The Eye of the Storm: One Year Later
School Administrator, Oct, 1998 by William H. Dodson
No one ever told me 30 years ago that teaching and school administration would be easy, and I never expected it to be. I knew it would offer challenges and its share of problems but figured the opportunity to make a positive difference in the lives of teen-agers was compelling enough to pursue such a career.
As superintendent in a small Missisippi town, I have seen so much more of both elements than I ever imagined. The rewards have far exceeded my expectations, but so have the challenges. In my first administrative role as an assistant principal in an inner-city high school in the Mississippi Delta, my duties involved breaking up racial fights, mediating student conflicts, resolving problems from student walkouts and meeting with angry parents. Plenty of time was spent on court appearances and civil rights battles.
But nothing could prepare me for the events of Oct. 1,1997--the day Luke Woodham, a 16-year-old sophomore, walked into Pearl High School with a 30-30 hunting rifle concealed under his coat and began shooting. Woodham deliberately shot point blank the two students he had chosen to kill. As he continued to fire indiscriminately in the commons area, where students gather at the start of each morning, seven additional students were wounded while attempting to flee the gunfire.

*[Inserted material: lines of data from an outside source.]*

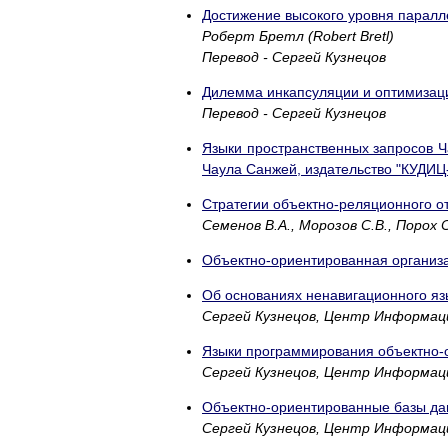
Достижение высокого уровня паралл
Роберт Бретл (Robert Bretl)
Перевод - Сергей Кузнецов
Дилемма инкапсуляции и оптимизаци
Перевод - Сергей Кузнецов
Языки пространственных запросов Ч
Чаула Санжей, издательство "КУДИ
Стратегии объектно-реляционного о
Семенов В.А., Морозов С.В., Поро
Объектно-ориентированная организа
Об основаниях ненавигационного яз
Сергей Кузнецов, Центр Информац
Языки программирования объектно-
Сергей Кузнецов, Центр Информац
Объектно-ориентированные базы дан
Сергей Кузнецов, Центр Информац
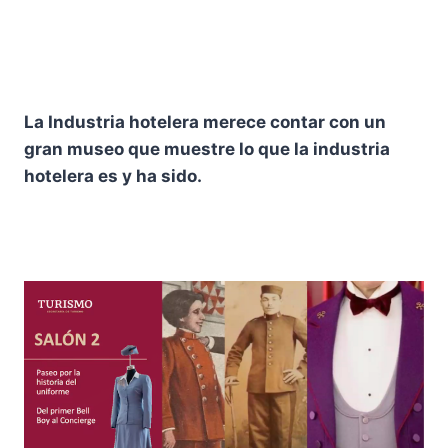
La Industria hotelera merece contar con un
gran museo que muestre lo que la industria
hotelera es y ha sido.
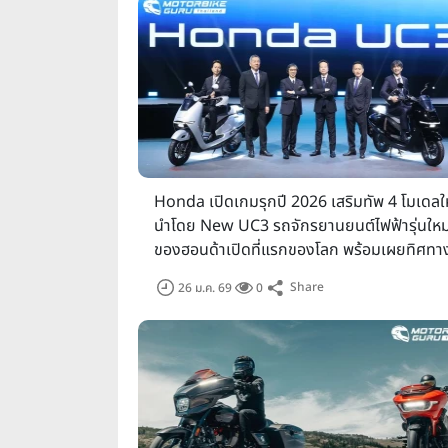
อาคารชาเลนเจอร์ 1-3, และ E
“ส่วนผู้เข้าชมงานที่ต้องการทดลอ
รองรับการทดลองขับรถยนต์รุ่นใ
เทคโนโลยี และระบบความปลอดภัยขอ
ประสบการณ์ของงานในปีนี้ให้สมบูร
Honda เปิดเกมรุกปี 2026 เสริมทัพ 4 โมเดลใ
มอเตอร์โชว์…เปย์
นำโดย New UC3 รถจักรยานยนต์ไฟฟ้ารุ่นใหม
ของฮอนด้าเปิดที่แรกของโลก พร้อมเผยทิศทา
ธุรกิจเขย่าตลาดเมืองไทย
Share
26 ม.ค. 69
0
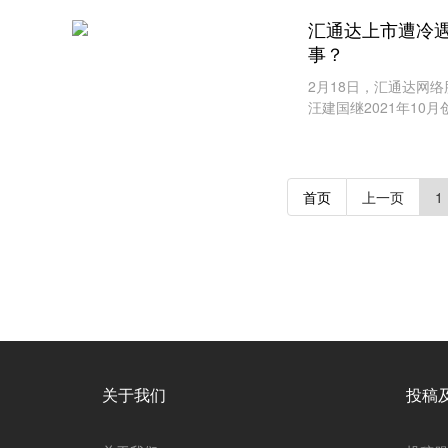
汇通达上市遭冷
事？
2月18日，汇通达网
汪建国继2021年1
个IPO。自2010年
首页
上一页
1
关于我们
投稿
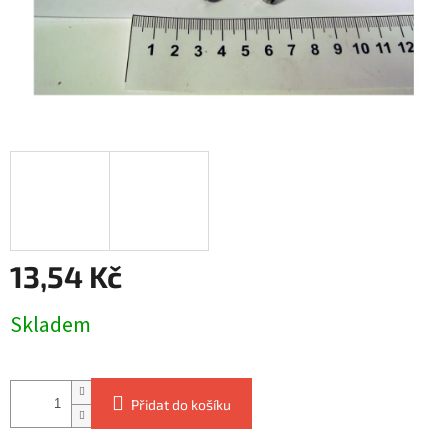
13,54 Kč
Měrná
Skladem
cena:
Přidat do košíku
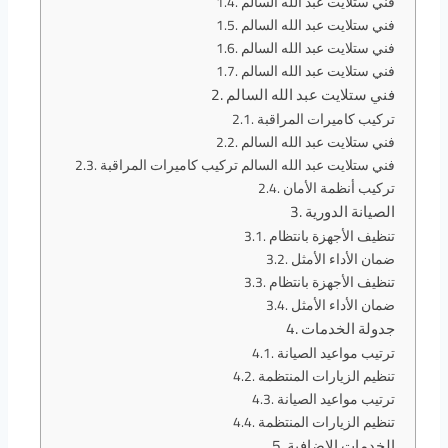
فني ستلايت عبد الله السالم
فني ستلايت عبد الله السالم
فني ستلايت عبد الله السالم
فني ستلايت عبد الله السالم
فني ستلايت عبد الله السالم
تركيب كاميرات المراقبة
فني ستلايت عبد الله السالم
فني ستلايت عبد الله السالم تركيب كاميرات المراقبة
تركيب أنظمة الأمان
الصيانة الدورية
تنظيف الأجهزة بانتظام
ضمان الأداء الأمثل
تنظيف الأجهزة بانتظام
ضمان الأداء الأمثل
جدولة الخدمات
ترتيب مواعيد الصيانة
تنظيم الزيارات المنتظمة
ترتيب مواعيد الصيانة
تنظيم الزيارات المنتظمة
الخدمات الإضافية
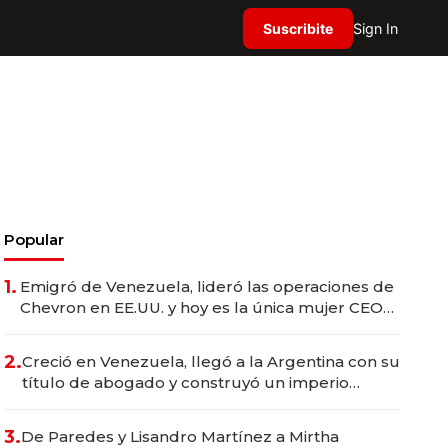
Suscribite
Sign In
Popular
1.
Emigró de Venezuela, lideró las operaciones de
Chevron en EE.UU. y hoy es la única mujer CEO
en Vaca Muerta
2.
Creció en Venezuela, llegó a la Argentina con su
título de abogado y construyó un imperio
gastronómico que revoluciona las marcas "fast
premium"
3.
De Paredes y Lisandro Martínez a Mirtha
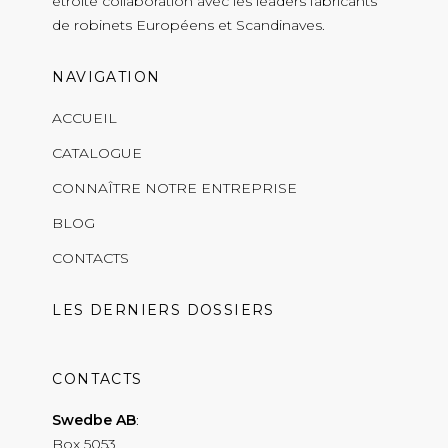
étroite collaboration avec les leaders fabricants
de robinets Européens et Scandinaves.
NAVIGATION
ACCUEIL
CATALOGUE
CONNAÎTRE NOTRE ENTREPRISE
BLOG
CONTACTS
LES DERNIERS DOSSIERS
CONTACTS
Swedbe AB
Box 5053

While the shooting was in progress, Woodham was apprehended in a heroic act by Joel Myrick, an assistant principal. Myrick had slipped out of the commons area, ran to his car, grabbed his military weapon and apprehended the shooter outside the school building as he tried to leave the campus.
Disbelief and Fear
The aftermath of the tragedy--especially the massive and continuing national media coverage--left me and my colleagues ill-prepared for the far-reaching effects our community would face over the ensuing months. Ironically, the incident coincided with the first day of state accreditation tests, which are used by the Mississippi Department of Education to assess a school district's performance. It was no surprise that the early-morning happenings produced negative consequences on our district's test scores and jeopardized our academic standing.
Other, more immediate and complex problems quickly arose. Disbelief and fear pervaded the school system and the community as news of the violence quickly spread on radio and television and by word-of-mouth.
In retrospect, the tumultuous civil rights problems of the 1970s seemed so difficult and ominous at the time I had to deal with them, but the sad and gruesome activities that I endured following the early morning shooting one year ago in Pearl, Miss., made them seem more like a quiet day at the office.
When I arrived at the high school about 20 minutes after the shooting, I witnessed a scene for which all the graduate-level classes in educational administration and 30 years of professional experience could not prepare me. I stepped over the body of one student who had been declared dead by the paramedics on the scene and saw a teacher holding another student who was soon to die. By that time, seven injured students were being given attention by teachers, counselors and medical personnel.
The next two hours were spent trying to notify parents of the horrible events. Our phone system was jammed with parents calling in to find out the status of their children. We would not have been able to complete our contacts had it not been for the cellular phones provided by the law enforcement personnel on the scene. The tragedy was made worse by the fact parents had least expected school to be the final place to see their child alive.
A Series of Tragedies
Pearl, Miss., is located in the southern end of the Bible belt. It's a community where we had never considered spending money on security. We had few drug problems and our principals ran very disciplined schools. No one would have expected our quiet community of 20,000 residents to serve as the starting point of a yearlong string of school-based incidents of violence.
Sadly, Pearl now will be remembered as the first in a series of tragedies over the 1997-98 school year that have brought similar grief to parents and educators in Paducah, Ky., Jonesboro, Ark., Springfield, Ore., and Richmond, Va. In these communities, a total of 11 students and two teachers have lost their lives and 40 students have been injured. In two of the cases, one or more parents were killed by the perpetrators.
Although I do not claim to have any answers for the causes of such senseless acts or solutions for preventing the next episode, I do believe educators have a responsibility--along with families, religious institutions, community agencies and the courts--for responding in meaningful ways.
Schools must emphasize more character education, conflict-resolution training, student-run religious clubs and peer mediation. Children cannot be allowed to treat life as if it is a movie in which they can emulate what they see on the screen in the theater. There must be consequences to actions.